Summer into Fall Recipes
Though sunshine continues to reign during the day, a new season is beginning to take hold, with crisp, clear mornings, chilly evenings and a wealth of new produce options—from lovely ripe pears and bright carrots to golden Chanterelle mushrooms. Thus, this week’s box embraces the crisp, soulful flavors of fall as they converge with late summer favorites like corn and tomatoes, mixing these seasonal ingredients with rustic semolina pasta, Gruyère cheese bread and a light, fresh Austrian white wine.
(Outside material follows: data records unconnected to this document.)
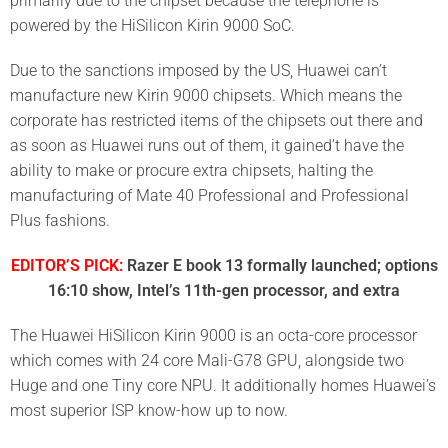
primarily due to the chipset because the telephone is
powered by the HiSilicon Kirin 9000 SoC.
Due to the sanctions imposed by the US, Huawei can’t
manufacture new Kirin 9000 chipsets. Which means the
corporate has restricted items of the chipsets out there and
as soon as Huawei runs out of them, it gained’t have the
ability to make or procure extra chipsets, halting the
manufacturing of Mate 40 Professional and Professional
Plus fashions.
EDITOR’S PICK:
Razer E book 13 formally launched; options
16:10 show, Intel’s 11th-gen processor, and extra
The Huawei HiSilicon Kirin 9000 is an octa-core processor
which comes with 24 core Mali-G78 GPU, alongside two
Huge and one Tiny core NPU. It additionally homes Huawei’s
most superior ISP know-how up to now.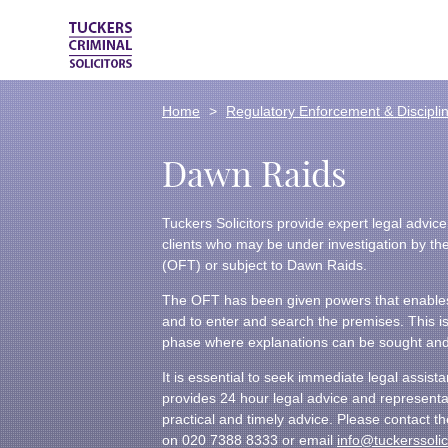
Home
Regulatory Enforcement & Discipli
Dawn Raids
Tuckers Solicitors provide expert legal advic
clients who may be under investigation by the
(OFT) or subject to Dawn Raids.
The OFT has been given powers that enables
and to enter and search the premises. This is 
phase where explanations can be sought a
It is essential to seek immediate legal assist
provides 24 hour legal advice and representa
practical and timely advice. Please contact 
on 020 7388 8333 or email
info@tuckerssolic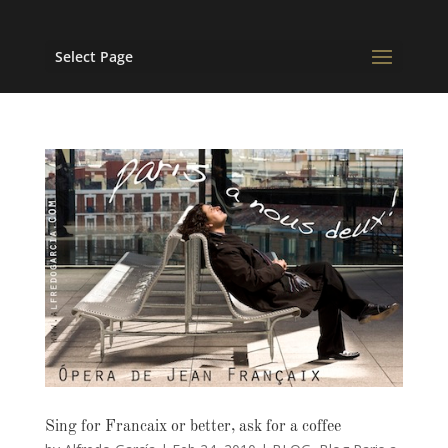
Select Page
Sing for Francaix or better, ask for a coffee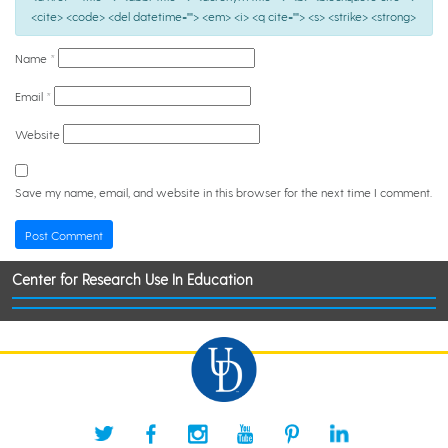
<cite> <code> <del datetime=""> <em> <i> <q cite=""> <s> <strike> <strong>
Name
*
Email
*
Website
Save my name, email, and website in this browser for the next time I comment.
Center for Research Use In Education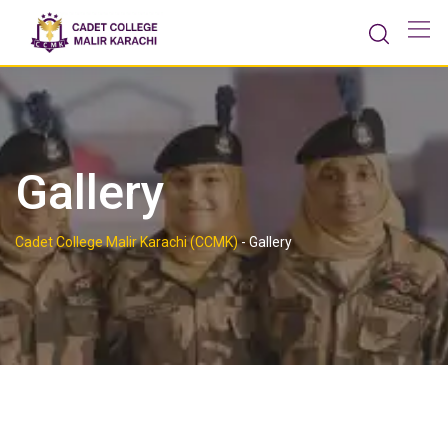
Gallery
Cadet College Malir Karachi (CCMK)
-
Gallery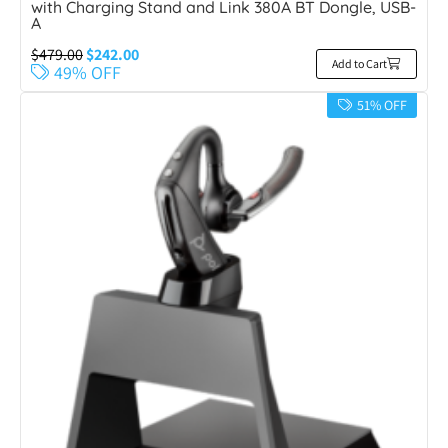
with Charging Stand and Link 380A BT Dongle, USB-
A
$
479.00
$
242.00
Add to Cart
49% OFF
51% OFF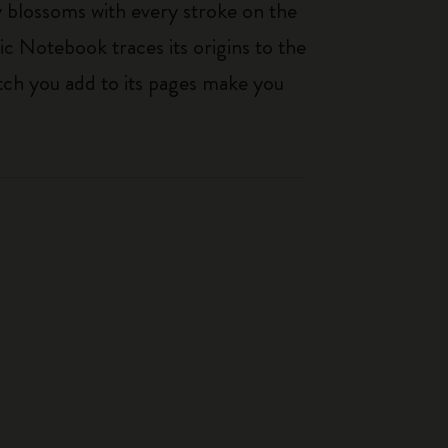
ty blossoms with every stroke on the
ic Notebook traces its origins to the
tch you add to its pages make you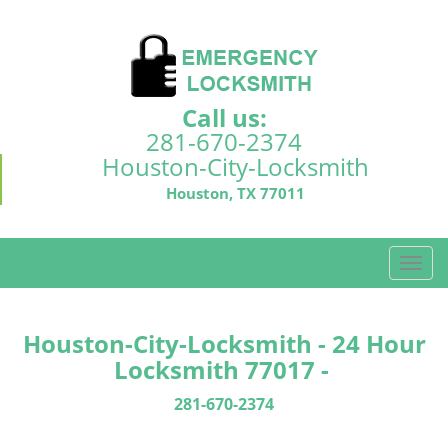
Call us:
281-670-2374
Houston-City-Locksmith
Houston, TX 77011
T
o
g
g
Houston-City-Locksmith - 24 Hour
l
Locksmith 77017 -
e
n
281-670-2374
a
v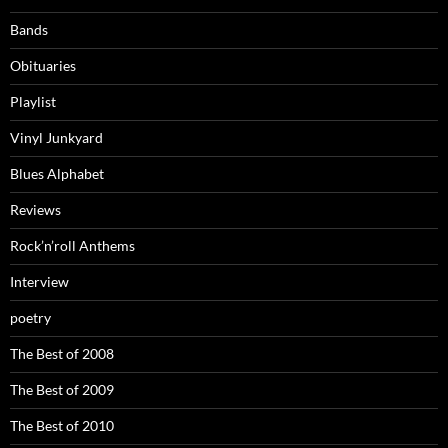
Bands
Obituaries
Playlist
Vinyl Junkyard
Blues Alphabet
Reviews
Rock’n’roll Anthems
Interview
poetry
The Best of 2008
The Best of 2009
The Best of 2010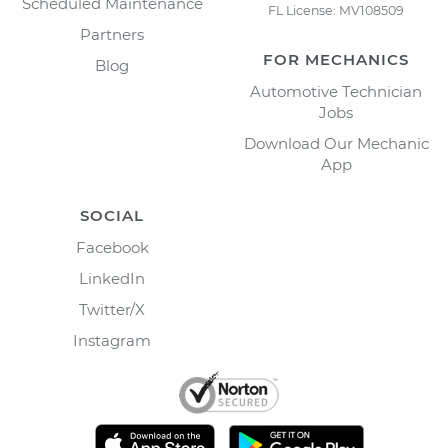
Scheduled Maintenance
FL License: MV108509
Partners
FOR MECHANICS
Blog
Automotive Technician
Jobs
Download Our Mechanic
App
SOCIAL
Facebook
LinkedIn
Twitter/X
Instagram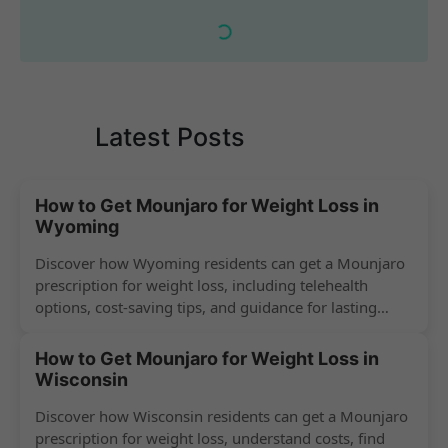
Latest Posts
How to Get Mounjaro for Weight Loss in
Wyoming
Discover how Wyoming residents can get a Mounjaro
prescription for weight loss, including telehealth
options, cost-saving tips, and guidance for lasting
success.
How to Get Mounjaro for Weight Loss in
Wisconsin
Discover how Wisconsin residents can get a Mounjaro
prescription for weight loss, understand costs, find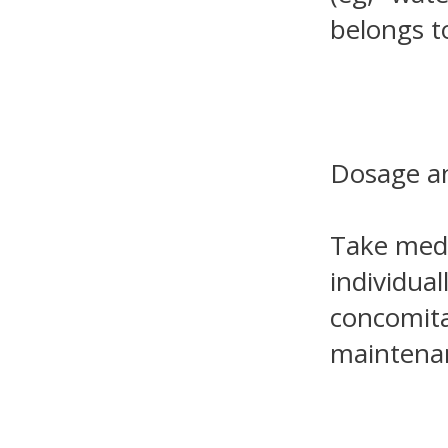
belongs to
Dosage an
Take medi
individual
concomitan
maintenan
Here are few recipe ideas for the week:
Pasta with Sautéed Chanterelle Mushrooms & Herb-Roasted Cauliflower
Rich with locally-foraged mushrooms and herbs, this pasta beautifully captures the flavors of fall.
Herb-Roasted Cauliflower
Seasoned with parsley, garlic and lemon, this flavorful, incredibly-easy cauliflower recipe is a keeper.
Sweet Corn Chowder with Red Pepper & Onion
Fresh sage and a hint of chile pepper give this sweet chowder just a subtle hint of spice.
Homemade Corn Stock
This sweet, golden broth can be used to add flavor to soups, risotto, or any recipe calling for vegetable stock.
Honey-Balsamic Roasted Carrots
This slam-dunk recipe from Domenica Marchetti’s The Glorious Vegetables of Italy makes the best of crisp carrots.
Lemon Sprouting Broccoli
This light and fresh side is accented by tart lemon juice and fresh-cracked pepper.
Honey-Poached Pears with Crème Fraîche
This lovely, light dessert from Bon Appetit uses honey to draw out the mellow sweetness of fall pears.